Segment Open

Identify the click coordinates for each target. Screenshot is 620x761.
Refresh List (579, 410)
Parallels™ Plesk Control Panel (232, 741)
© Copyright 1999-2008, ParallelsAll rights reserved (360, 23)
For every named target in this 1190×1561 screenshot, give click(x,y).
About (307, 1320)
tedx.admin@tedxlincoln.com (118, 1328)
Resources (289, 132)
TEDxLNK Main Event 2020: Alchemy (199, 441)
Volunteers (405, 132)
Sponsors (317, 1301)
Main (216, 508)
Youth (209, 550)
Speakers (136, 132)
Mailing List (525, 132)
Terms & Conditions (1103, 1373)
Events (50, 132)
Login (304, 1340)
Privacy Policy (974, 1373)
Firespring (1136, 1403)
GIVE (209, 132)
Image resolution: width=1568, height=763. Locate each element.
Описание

Segment Closed

▶ Your assignment
Whenever the word "click" shows up in a line of the entries, list that line.

▶ Answer to this problem
Identify the click coordinates for each target. Screenshot is 620x761.
For every named target in this 1190×1561 screenshot, give click(x,y).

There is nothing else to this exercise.